The practice of drawing and painting offers the student the following problem in descriptive geometry: to represent the three dimensions of space by means of a plane surface of two dimensions. The Egyptians and Assyrians solved this problem by throwing down vertical objects upon one plane, which demands a great effort of abstraction on the part of the observer. European perspective, built up in the fifteenth century upon the remains of the geometric knowledge of the Greeks, is based on the monocular theory used by the latter. In this system, it is assumed that the picture is viewed with the eye fixed on a single point. Therefore the conditions of foreshortening—or distorting the actual dimensions according to the angle from which they are seen—are governed by placing in harmony the distance of the eye from the scheme of the picture, the height of the eye in relation to the objects to be depicted, and the relative position of these objects with reference to the surface employed.

Plate II

British Museum, London.

But, in assuming that the picture is viewed with the eye fixed on a single point, we put ourselves in conditions which are not those of nature. The European painter must therefore compromise with the exigencies of binocular vision, modify the too abrupt fading of forms and, in fine, evade over-exact principles. Thus he arrives at a perspective de sentiment, which is the one used by our masters.

Chinese perspective was formulated long before that of the Europeans and its origins are therefore different. It was evolved in an age when the method of superimposing different registers to indicate different planes was still being practiced in bas-reliefs. The succession of planes, one above the other, when codified, led to a system that was totally different from our monocular perspective. It resulted in a perspective as seen from a height. No account is taken of the habitual height of the eye in relation to the picture. The line of the horizon is placed very high, parallel lines, instead of joining at the horizon, remain parallel, and the different planes range one above the other in such a way that the glance embraces a vast space. Under these conditions, the picture becomes either high and narrow—a hanging picture—to show the successive planes, or broad in the form of a scroll, unrolling to reveal an endless panorama. These are the two forms best known under their Japanese names of kakemono and makimono. [2]

But the Chinese painter must attenuate the forms where they are parallel, give a natural appearance to their position on different levels and consider the degree of their reduction demanded by the various planes. Even he must compromise with binocular vision and arrive at a perspective de sentiment which, like our own, while scientifically false, is artistically true. To this linear perspective is added moreover an atmospheric perspective.
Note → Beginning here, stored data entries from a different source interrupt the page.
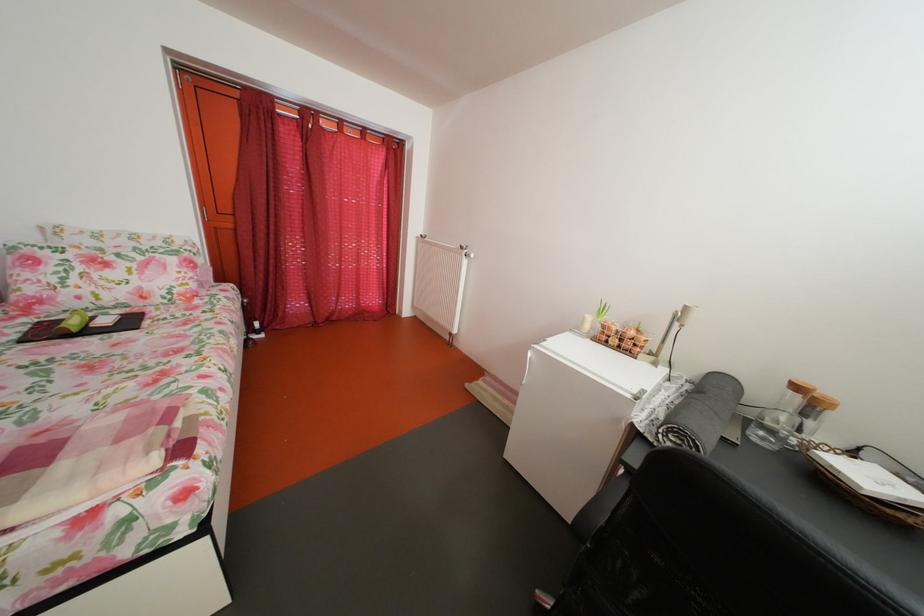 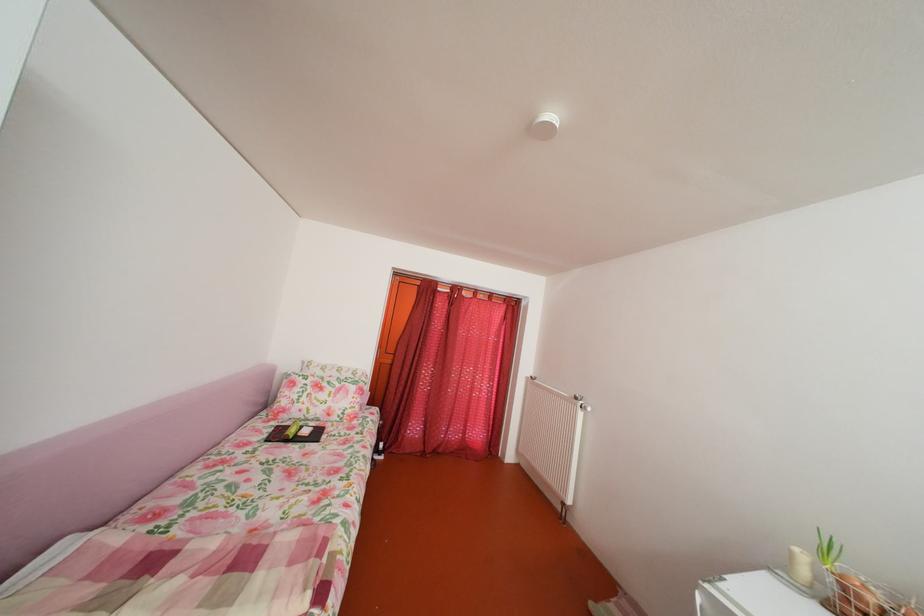 The point at [626,334] is marked in the first image. Where is the corresponding point in the second image?

(882, 607) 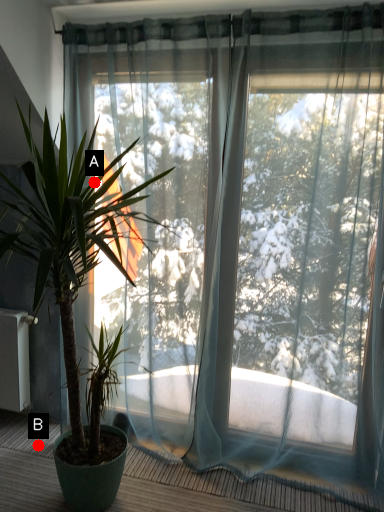 Question: Two points are circled on the image, labeled by A and B beside each circle. Which point is closer to the camera?

Choices:
 (A) A is closer
 (B) B is closer

Answer: (A) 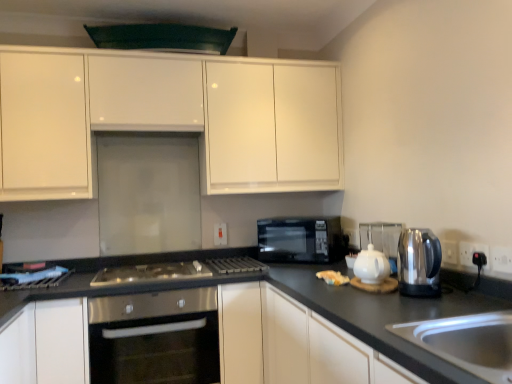 The height and width of the screenshot is (384, 512). Find the location of `vacant space underneath white glossy teapot at center-right (from a real-world perspective)`. vacant space underneath white glossy teapot at center-right (from a real-world perspective) is located at coordinates (376, 285). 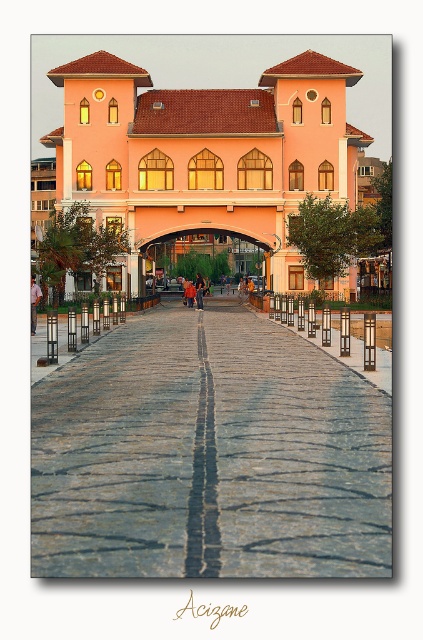 You are standing on the cobblestone walkway in front of the building and see both the matte pink dress at center and the orange fabric person at center. Which one is positioned to the left side from your perspective?

→ The matte pink dress at center is positioned to the left of the orange fabric person at center, so the matte pink dress at center is on the left side from your perspective.

You are standing on the gray cobblestone pavement at center and want to reach the orange fabric person at center. Which direction should you move to get closer to them?

Since the gray cobblestone pavement at center is closer to the viewer than the orange fabric person at center, you should move forward along the pavement towards the orange fabric person at center to get closer to them.

You are standing at the entrance of the pink building and want to walk towards the orange fabric person at center. Which direction should you walk relative to the gray cobblestone pavement at center?

The gray cobblestone pavement at center is positioned on the right side of the orange fabric person at center. To reach the orange fabric person at center, you should walk to the left of the gray cobblestone pavement at center since the person is on its left side. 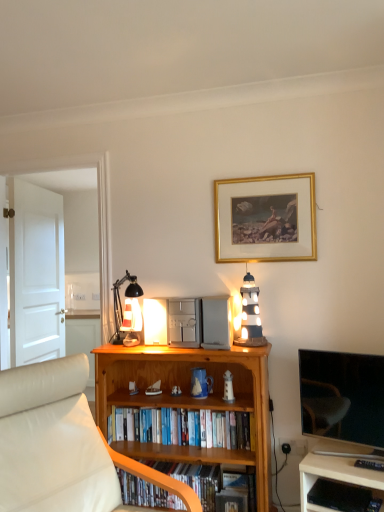 Where is `free space below flat screen tv at right (from a real-world perspective)`? The image size is (384, 512). free space below flat screen tv at right (from a real-world perspective) is located at coordinates (344, 450). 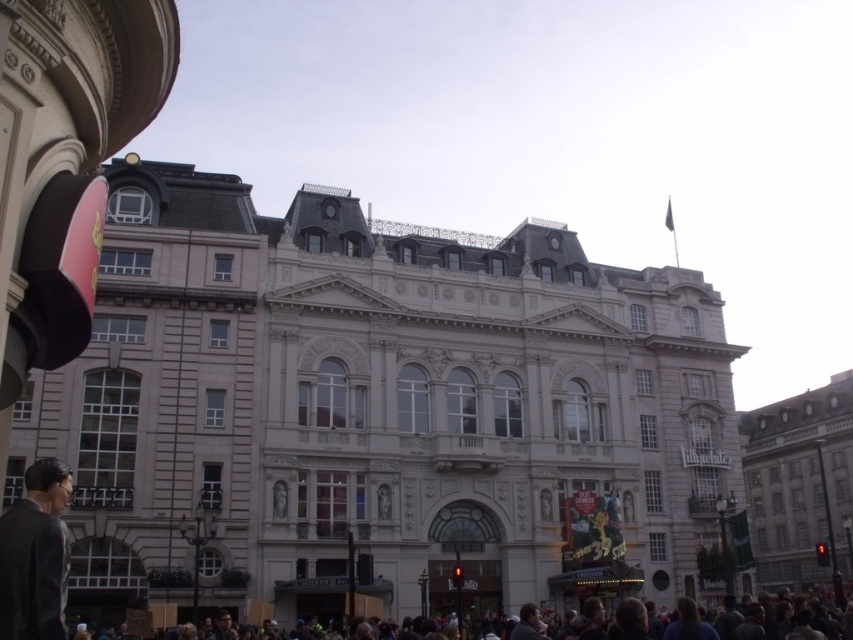 Question: Estimate the real-world distances between objects in this image. Which object is farther from the matte black glasses at lower center?

Choices:
 (A) dark gray suit at lower left
 (B) dark gray clothing at lower center

Answer: (A)

Question: Which point is closer to the camera?

Choices:
 (A) dark gray suit at lower left
 (B) matte black glasses at lower center

Answer: (A)

Question: Which point is farther to the camera?

Choices:
 (A) matte black glasses at lower center
 (B) dark gray clothing at lower center

Answer: (A)

Question: In this image, where is dark gray suit at lower left located relative to matte black glasses at lower center?

Choices:
 (A) left
 (B) right

Answer: (A)

Question: In this image, where is dark gray clothing at lower center located relative to matte black glasses at lower center?

Choices:
 (A) right
 (B) left

Answer: (A)

Question: Does dark gray clothing at lower center appear under matte black glasses at lower center?

Choices:
 (A) no
 (B) yes

Answer: (B)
Having elected from a very early time to paint in monochrome, Chinese painters were led by the nature of this medium to seek to express atmospheric perspective by means of tone values and harmony of shading instead of by color. Thus they were familiar with chiaroscuro before the European painters. Wang Wei established the principles of atmospheric perspective in the eighth century. He explains how tints are graded, how the increasing thickness of layers of air deprives distant objects of their true coloring, substituting a bluish tinge, and how forms become indistinct in proportion as their distance from the observer increases. His testimony in this respect is similar to that of Leonardo da Vinci in his “Treatise on Painting.”

Plate III

Painting brought from Tun-huang by the Pelliot Expedition. The Louvre, Paris.